* Problem details
Lines with the string "type" are to be identified in the listing and copied.

'''

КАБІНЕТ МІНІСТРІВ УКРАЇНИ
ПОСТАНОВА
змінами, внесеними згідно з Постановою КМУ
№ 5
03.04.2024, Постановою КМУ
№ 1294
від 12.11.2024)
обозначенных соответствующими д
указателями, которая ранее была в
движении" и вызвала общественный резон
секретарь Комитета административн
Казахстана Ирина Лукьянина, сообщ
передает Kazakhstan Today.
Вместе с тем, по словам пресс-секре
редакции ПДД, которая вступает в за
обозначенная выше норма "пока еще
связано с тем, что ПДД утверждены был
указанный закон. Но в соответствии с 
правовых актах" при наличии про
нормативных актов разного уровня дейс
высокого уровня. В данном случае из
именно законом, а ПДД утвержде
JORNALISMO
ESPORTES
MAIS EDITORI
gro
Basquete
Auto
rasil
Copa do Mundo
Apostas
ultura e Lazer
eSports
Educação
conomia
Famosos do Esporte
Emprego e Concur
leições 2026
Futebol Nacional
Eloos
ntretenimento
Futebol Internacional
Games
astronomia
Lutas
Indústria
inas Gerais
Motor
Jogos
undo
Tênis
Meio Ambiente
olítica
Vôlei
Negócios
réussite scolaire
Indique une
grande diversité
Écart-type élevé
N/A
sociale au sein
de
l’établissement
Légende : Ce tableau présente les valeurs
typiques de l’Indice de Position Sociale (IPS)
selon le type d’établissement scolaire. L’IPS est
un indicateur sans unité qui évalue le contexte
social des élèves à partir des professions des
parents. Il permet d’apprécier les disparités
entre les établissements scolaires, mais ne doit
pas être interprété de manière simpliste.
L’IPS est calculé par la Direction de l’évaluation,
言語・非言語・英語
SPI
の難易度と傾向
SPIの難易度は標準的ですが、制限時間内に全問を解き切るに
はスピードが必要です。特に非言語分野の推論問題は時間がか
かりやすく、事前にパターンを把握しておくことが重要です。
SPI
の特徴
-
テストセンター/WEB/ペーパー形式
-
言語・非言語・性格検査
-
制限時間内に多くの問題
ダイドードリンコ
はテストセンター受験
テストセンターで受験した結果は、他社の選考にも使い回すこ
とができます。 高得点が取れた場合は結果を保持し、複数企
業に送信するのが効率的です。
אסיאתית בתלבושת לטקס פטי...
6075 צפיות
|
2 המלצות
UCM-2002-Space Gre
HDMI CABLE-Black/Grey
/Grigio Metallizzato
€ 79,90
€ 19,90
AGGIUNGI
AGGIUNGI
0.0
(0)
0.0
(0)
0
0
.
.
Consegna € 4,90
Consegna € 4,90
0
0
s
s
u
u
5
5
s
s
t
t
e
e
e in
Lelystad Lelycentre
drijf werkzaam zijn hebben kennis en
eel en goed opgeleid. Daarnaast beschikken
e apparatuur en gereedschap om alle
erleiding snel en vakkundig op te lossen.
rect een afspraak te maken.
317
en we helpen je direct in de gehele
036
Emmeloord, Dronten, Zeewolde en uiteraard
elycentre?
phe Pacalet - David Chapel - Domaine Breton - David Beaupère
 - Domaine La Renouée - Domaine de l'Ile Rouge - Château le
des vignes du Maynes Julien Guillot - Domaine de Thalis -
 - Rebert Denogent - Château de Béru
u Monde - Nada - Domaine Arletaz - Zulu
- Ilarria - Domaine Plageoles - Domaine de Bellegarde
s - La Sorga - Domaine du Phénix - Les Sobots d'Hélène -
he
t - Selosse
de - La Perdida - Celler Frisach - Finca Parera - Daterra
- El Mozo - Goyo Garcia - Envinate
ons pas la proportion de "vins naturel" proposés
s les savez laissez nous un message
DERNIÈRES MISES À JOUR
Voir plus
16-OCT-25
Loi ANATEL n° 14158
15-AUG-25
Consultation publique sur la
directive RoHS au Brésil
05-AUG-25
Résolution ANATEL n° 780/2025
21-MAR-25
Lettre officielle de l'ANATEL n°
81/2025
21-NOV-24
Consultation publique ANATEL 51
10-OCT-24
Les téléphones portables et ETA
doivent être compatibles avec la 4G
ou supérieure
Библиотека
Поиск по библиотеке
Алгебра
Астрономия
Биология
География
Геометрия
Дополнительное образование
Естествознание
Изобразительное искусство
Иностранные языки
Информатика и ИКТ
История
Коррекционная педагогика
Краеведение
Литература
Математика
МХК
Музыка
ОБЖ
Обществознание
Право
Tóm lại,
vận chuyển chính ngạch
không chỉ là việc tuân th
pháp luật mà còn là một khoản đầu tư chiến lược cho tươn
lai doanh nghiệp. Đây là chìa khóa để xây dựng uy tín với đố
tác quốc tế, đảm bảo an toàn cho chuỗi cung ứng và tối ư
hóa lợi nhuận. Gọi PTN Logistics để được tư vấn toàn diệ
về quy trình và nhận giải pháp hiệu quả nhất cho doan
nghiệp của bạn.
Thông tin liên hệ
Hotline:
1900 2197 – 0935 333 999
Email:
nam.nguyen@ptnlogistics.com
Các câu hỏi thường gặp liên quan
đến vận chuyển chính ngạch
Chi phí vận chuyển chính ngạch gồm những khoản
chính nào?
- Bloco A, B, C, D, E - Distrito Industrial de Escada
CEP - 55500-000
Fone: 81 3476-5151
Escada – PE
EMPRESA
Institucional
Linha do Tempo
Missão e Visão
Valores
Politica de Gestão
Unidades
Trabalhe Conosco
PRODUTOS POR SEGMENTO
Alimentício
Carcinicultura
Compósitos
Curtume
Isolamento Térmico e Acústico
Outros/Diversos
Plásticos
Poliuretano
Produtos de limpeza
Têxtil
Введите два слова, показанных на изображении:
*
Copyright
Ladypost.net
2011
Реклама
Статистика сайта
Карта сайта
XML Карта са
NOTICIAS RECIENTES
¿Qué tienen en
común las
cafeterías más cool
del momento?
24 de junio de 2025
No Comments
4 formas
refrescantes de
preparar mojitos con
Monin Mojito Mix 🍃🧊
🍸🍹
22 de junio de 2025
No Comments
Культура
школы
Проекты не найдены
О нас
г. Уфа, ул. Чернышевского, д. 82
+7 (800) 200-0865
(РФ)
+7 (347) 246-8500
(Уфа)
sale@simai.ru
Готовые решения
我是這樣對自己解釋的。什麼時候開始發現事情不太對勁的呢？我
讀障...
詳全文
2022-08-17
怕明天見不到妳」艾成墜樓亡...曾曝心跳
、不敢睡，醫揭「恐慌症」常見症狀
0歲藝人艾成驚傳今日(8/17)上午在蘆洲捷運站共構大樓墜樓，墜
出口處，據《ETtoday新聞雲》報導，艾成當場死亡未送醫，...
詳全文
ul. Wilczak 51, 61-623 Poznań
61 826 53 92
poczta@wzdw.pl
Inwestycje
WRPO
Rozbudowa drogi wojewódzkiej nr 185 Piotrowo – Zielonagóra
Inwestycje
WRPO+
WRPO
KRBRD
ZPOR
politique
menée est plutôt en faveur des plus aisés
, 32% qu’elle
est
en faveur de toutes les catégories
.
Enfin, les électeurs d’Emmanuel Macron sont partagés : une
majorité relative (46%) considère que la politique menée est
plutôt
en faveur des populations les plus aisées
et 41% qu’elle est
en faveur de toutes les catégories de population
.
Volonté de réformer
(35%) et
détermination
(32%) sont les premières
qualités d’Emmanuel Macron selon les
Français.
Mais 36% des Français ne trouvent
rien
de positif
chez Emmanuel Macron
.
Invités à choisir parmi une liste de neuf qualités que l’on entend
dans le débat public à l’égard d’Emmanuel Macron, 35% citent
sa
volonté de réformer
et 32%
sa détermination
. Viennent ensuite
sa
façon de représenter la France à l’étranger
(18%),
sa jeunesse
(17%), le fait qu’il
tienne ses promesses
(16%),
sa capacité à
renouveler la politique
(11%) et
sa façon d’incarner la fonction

'''

* Exercise answer
Écart-type élevé
selon le type d’établissement scolaire. L’IPS est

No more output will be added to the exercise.